Charles Ludington, a classmate of Brett Kavanaugh and a professor of history, said that he would not discuss the Supreme Court nominee with the media, but would tell his story to the FBI.
Credit: Chip Somodevilla
Supreme Court nominee Judge Brett Kavanaugh testifies before the Senate Judiciary Committee on the third day of his Supreme Court confirmation hearing on Capitol Hill September 6, 2018 in Washington, DC. (Photo by Chip Somodevilla/Getty Images)

Another Yale classmate of Supreme Court nominee Brett Kavanaugh has challenged the truthfulness of the Supreme Court nominee's Senate testimony, saying Kavanaugh was often "belligerent and aggressive" when he drank.

Charles "Chad" Ludington, an associate professor of history at North Carolina State University, released a statement saying Kavanaugh "has not told the truth" when denying he never blacked out and otherwise downplayed his drinking as a young man.

"On many occasions I heard Brett slur his words and saw him staggering from alcohol consumption," Ludington wrote. "When Brett got drunk, he was often belligerent and aggressive."
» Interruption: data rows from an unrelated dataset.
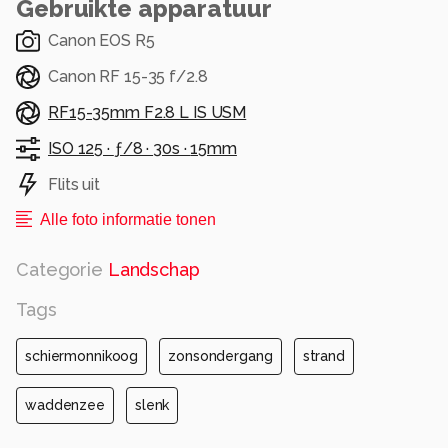
Gebruikte apparatuur
Canon EOS R5
Canon RF 15-35 f/2.8
RF15-35mm F2.8 L IS USM
ISO 125 ·
ƒ/8 ·
30s ·
15mm
Flits uit
Alle foto informatie tonen
Categorie
Landschap
Tags
schiermonnikoog
zonsondergang
strand
waddenzee
slenk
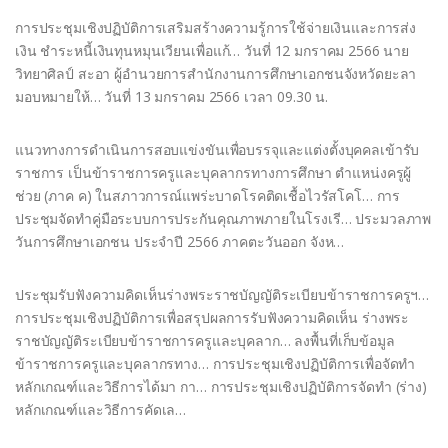
การประชุมเชิงปฏิบัติการเสริมสร้างความรู้การใช้จ่ายเงินและการส่ง
เงิน ชำระหนี้เงินทุนหมุนเวียนเพื่อแก้… วันที่ 12 มกราคม 2566 นาย
วิทยาศิลป์ สะอา ผู้อำนวยการสำนักงานการศึกษาเอกชนจังหวัดยะลา
มอบหมายให้… วันที่ 13 มกราคม 2566 เวลา 09.30 น.
แนวทางการดำเนินการสอบแข่งขันเพื่อบรรจุและแต่งตั้งบุคคลเข้ารับ
ราชการ เป็นข้าราชการครูและบุคลากรทางการศึกษา ตำแหน่งครูผู้
ช่วย (ภาค ค) ในสภาวการณ์แพร่ะบาดโรคติดเชื้อไวรัสโคโ… การ
ประชุมจัดทำคู่มือระบบการประกันคุณภาพภายในโรงเรี… ประมวลภาพ
วันการศึกษาเอกชน ประจำปี 2566 ภาคตะวันออก จังห…
ประชุมรับฟังความคิดเห็นร่างพระราชบัญญัติระเบียบข้าราชการครูฯ…
การประชุมเชิงปฏิบัติการเพื่อสรุปผลการรับฟังความคิดเห็น ร่างพระ
ราชบัญญัติระเบียบข้าราชการครูและบุคลาก… ลงพื้นที่เก็บข้อมูล
ข้าราชการครูและบุคลากรทาง… การประชุมเชิงปฏิบัติการเพื่อจัดทำ
หลักเกณฑ์และวิธีการได้มา กา… การประชุมเชิงปฏิบัติการจัดทำ (ร่าง)
หลักเกณฑ์และวิธีการคัดเล…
Ludington said he would not discuss Kavanaugh with the media, but would tell his story to the FBI. The agency is conducting a one-week investigation into sexual misconduct allegations against the federal judge that date back to high school.

Last week, a former freshman-year roommate of Kavanaugh's at Yale challenged the nominee's drinking claims. James Roche said Kavanaugh was a "notably heavy drinker, even by the standards of the time, and that he became aggressive and belligerent when he was very drunk."
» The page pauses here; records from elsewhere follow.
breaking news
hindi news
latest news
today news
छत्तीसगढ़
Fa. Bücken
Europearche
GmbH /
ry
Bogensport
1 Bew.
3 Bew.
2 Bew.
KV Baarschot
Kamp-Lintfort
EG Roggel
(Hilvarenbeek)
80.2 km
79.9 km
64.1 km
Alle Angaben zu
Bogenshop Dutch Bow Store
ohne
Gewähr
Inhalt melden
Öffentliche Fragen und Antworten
Roche also said he believed Deborah Ramirez, another Yale classmate who claimed sexual misconduct against Kavanaugh. Kavanaugh has denied all the allegations.

Ludington said he was a varsity basketball and that Kavanaugh enjoyed socializing with athletes. But Ludington said he "cringed" when he watched Kavanaugh describe his drinking on a Fox News TV interview and in testimony before the Senate Judiciary Committee.
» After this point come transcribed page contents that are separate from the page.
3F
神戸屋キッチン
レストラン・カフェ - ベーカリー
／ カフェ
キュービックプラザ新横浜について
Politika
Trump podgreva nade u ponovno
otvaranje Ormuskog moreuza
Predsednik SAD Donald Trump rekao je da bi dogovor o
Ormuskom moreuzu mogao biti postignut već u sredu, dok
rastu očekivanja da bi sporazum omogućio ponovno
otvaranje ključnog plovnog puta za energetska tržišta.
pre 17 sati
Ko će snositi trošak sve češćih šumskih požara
"In recent days I have become deeply troubled by what has been a blatant mischaracterization by Brett himself of his drinking at Yale," Ludington wrote. "Brett was a frequent drinker, and a heavy drinker."

Ludington wrote that heavy drinking as a youth should not "condemn a person for the rest of his life." But he said the statements Kavanaugh is making now do matter.

"If he lied about his past actions on national television, and more especially while speaking under oath in front of the United States Senate, I believe those lies should have consequences," Ludington wrote. "It is truth that is at stake, and I believe that the ability to speak the truth, even when it does not reflect well upon oneself, is a paramount quality we seek in our nation’s most powerful judges."

Not all his buddies from Yale are challenging Kavanaugh's drinking claims. Former NBA player Chris Dudley said he regularly drank with Kavanaugh while the two were classmates at Yale University – and “never, ever saw him blacked out" drunk.